AIMS To examine a possible effect of 7-methylxanthine, theobromine, acetazolamide, orl-ornithine on the ultrastructure and biochemical composition of rabbit sclera.

METHODS Groups of pigmented rabbits, six in each group, were dosed during 10 weeks with one of the substances under investigation, and one untreated group was the control. Samples of anterior and posterior sclera were taken for determination of hydroxyproline, hydroxylysine, proline, proteoglycans, uronic acids and dermatan sulphate, chondroitin sulphate, and hyaluronic acid. Sections were examined with electron microscopy, and the diameter of the individual collagen fibrils was measured.

RESULTS Treatment with theobromine produced a significant increase in the contents of hydroxylysine, hydroxyproline, and proline in both anterior and posterior sclera, while 7-methylxanthine increased the contents of hydroxyproline and proline selectively in posterior sclera. Acetazolamide, on the other hand, significantly decreased the contents of hydroxyproline and proline in samples from anterior sclera. Uronic acids in both anterior and posterior sclera were significantly reduced by treatment with 7-methylxanthine, and l-ornithine significantly reduced uronic acids in posterior sclera. An inverse correlation between contents of hydroxyproline and uronic acids was found.

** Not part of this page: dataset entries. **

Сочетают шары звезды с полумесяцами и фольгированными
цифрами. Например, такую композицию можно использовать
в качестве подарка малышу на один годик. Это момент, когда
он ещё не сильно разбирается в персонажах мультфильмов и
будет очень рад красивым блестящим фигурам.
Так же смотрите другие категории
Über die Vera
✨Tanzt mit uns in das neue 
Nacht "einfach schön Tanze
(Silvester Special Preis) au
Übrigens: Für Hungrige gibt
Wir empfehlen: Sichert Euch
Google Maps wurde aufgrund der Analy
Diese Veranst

The mean diameter of collagen fibrils was significantly higher in the posterior sclera from rabbits treated with 7-methylxanthine or theobromine, and significantly lower in rabbits treated with acetazolamide or l-ornithine compared with controls. In the anterior sclera, fibril diameter was significantly reduced in all treatment groups compared with controls. A positive, significant correlation between fibril diameter and content of hydroxyproline and proline was found in posterior sclera.

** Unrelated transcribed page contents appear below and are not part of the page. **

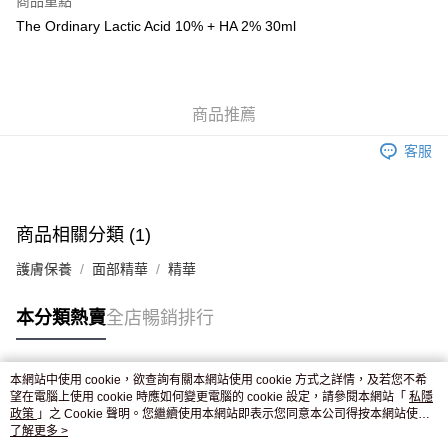
商品重點
WeChat Pay
The Ordinary Lactic Acid 10% + HA 2% 30ml
送貨方式
JD京東物流，訂單確認發貨後2-4個工作天送達
運費表
商品推薦
滿 HK$250.00 或以上免運費
客服
付款後門市自取，訂單確認後2-4個工作天到店，7天內取。逾期後
訂單作廢，並不會安排重寄
免運費
商品相關分類 (1)
護膚保養
面部精華
精華
本分類熱賣
全店暢銷排行
本網站中使用 cookie，欲查詢有關本網站使用 cookie 方式之詳情，及若您不希
熱門標籤
望在電腦上使用 cookie 時應如何變更電腦的 cookie 設定，請參閱本網站「
私隱
政策
」之 Cookie 聲明。您繼續使用本網站即表示您同意本公司得按本網站使用
條款之 Cookie 聲明使用 cookie。
了解更多 >
熱銷排行
最新商品
人氣推薦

CONCLUSION 7-Methylxanthine, a metabolite of caffeine, increases collagen concentration and the diameter of collagen fibrils in the posterior sclera, and may be useful for treatment or prevention of conditions associated with low level and/or inferior quality of scleral collagen, such as axial myopia, chronic open angle glaucoma, and possibly neovascular age related macular degeneration. The apparent loss of collagen induced by chronic treatment with acetazolamide should be taken into consideration as a potentially harmful side effect. These results may indicate that scleral biochemistry and ultrastructure are influenced by the retinal pigment epithelium. One possible explanation is that the scleral fibroblasts which produce the collagen are sensitive to changes in the physiological electric field created by the retinal pigment epithelium.